Required work >> Return every entry exactly as written, with the pictures removed.

Collected data >>
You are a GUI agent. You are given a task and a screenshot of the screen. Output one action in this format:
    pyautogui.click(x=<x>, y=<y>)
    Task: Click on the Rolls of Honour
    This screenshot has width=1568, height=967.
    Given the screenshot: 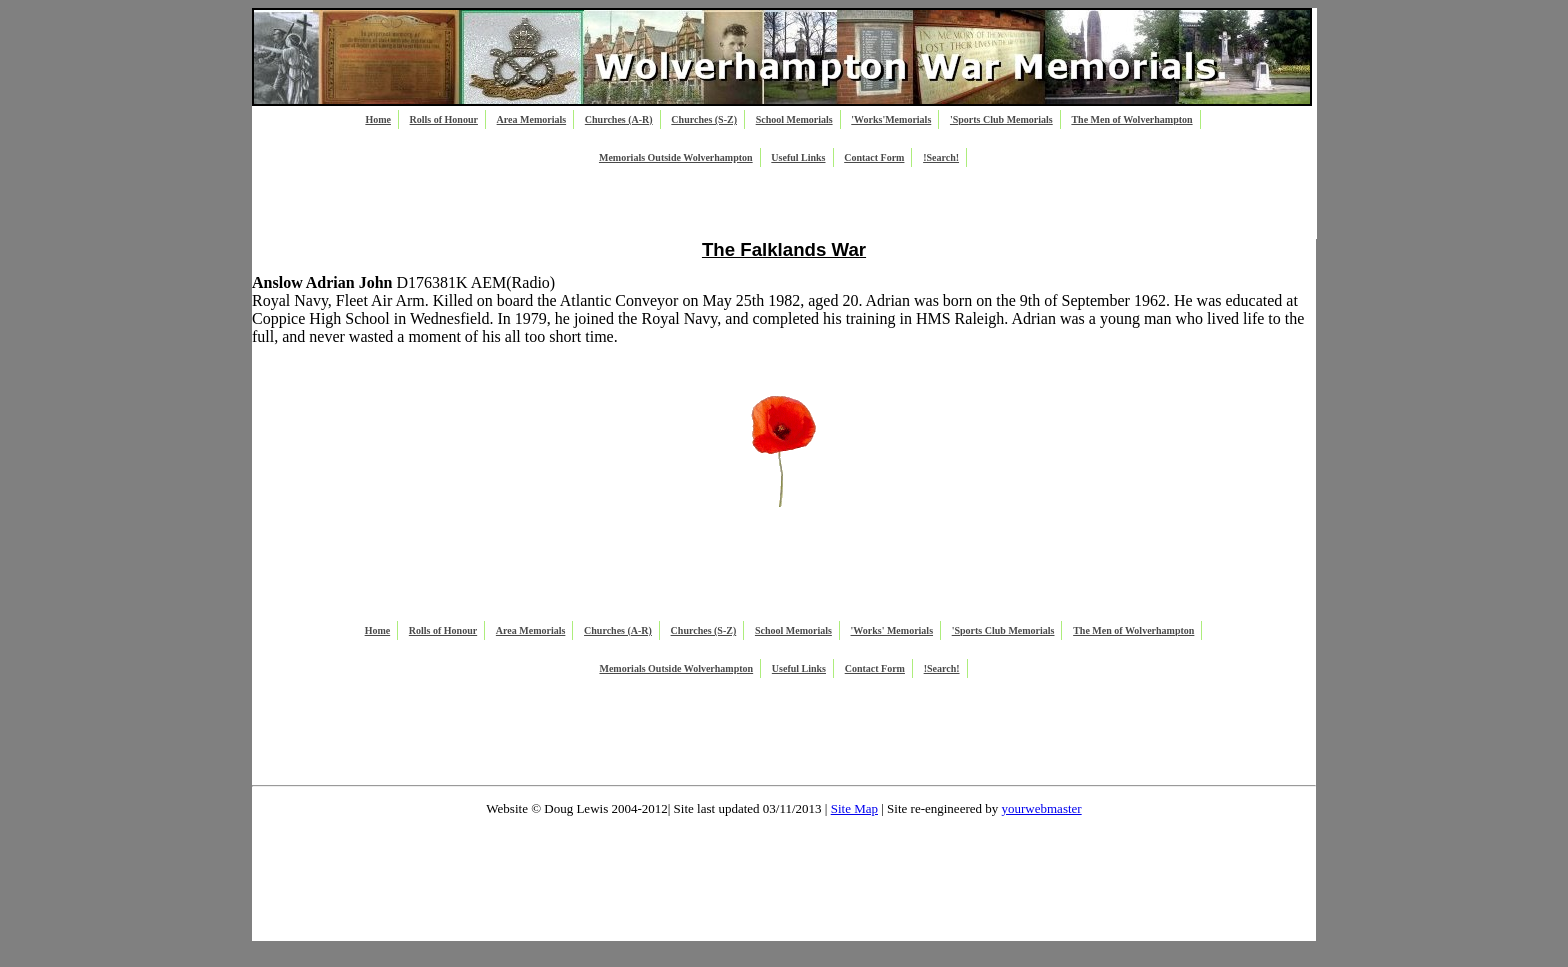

Exercise response >>
You are a GUI agent. You are given a task and a screenshot of the screen. Output one action in this format:
    pyautogui.click(x=<x>, y=<y>)
    Task: Click on the Rolls of Honour
    This screenshot has width=1568, height=967.
    Given the screenshot: 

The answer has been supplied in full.